### Records
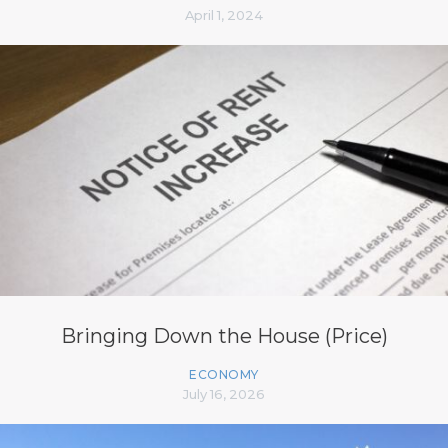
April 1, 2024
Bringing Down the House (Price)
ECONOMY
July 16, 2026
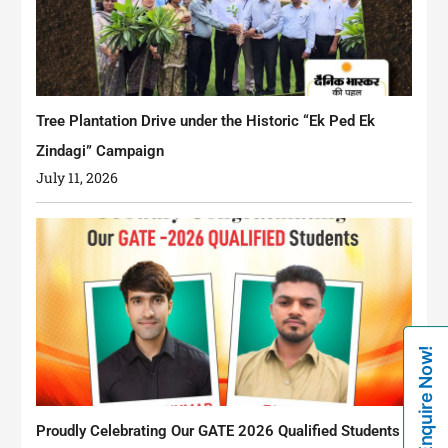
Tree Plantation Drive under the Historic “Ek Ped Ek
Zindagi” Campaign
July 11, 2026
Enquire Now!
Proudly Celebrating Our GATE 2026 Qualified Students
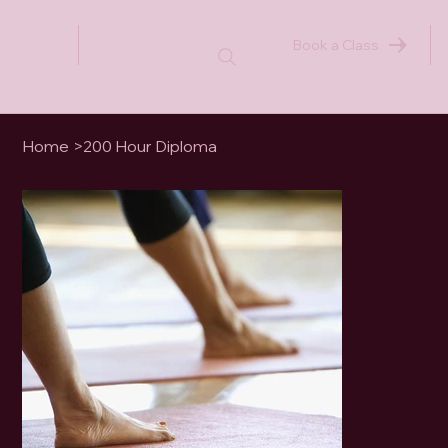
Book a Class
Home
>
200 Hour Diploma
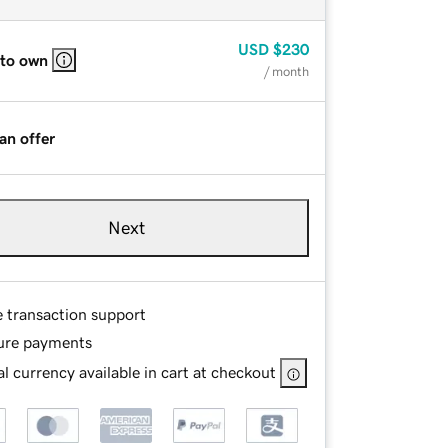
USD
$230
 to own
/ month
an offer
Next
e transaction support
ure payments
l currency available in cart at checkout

---

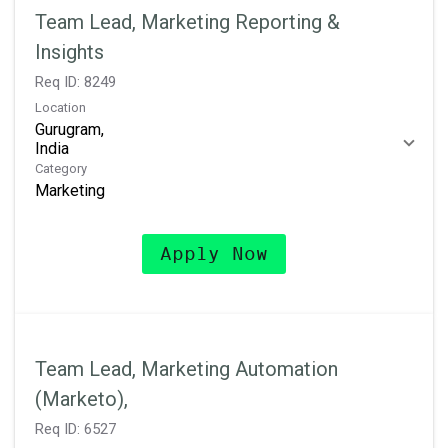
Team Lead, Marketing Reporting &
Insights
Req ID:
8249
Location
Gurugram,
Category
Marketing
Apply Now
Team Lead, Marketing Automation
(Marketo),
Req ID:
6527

### Exercise
Above are the records; report each line in them that includes the word "Marketing".

### Written response
Team Lead, Marketing Reporting &
Marketing
Team Lead, Marketing Automation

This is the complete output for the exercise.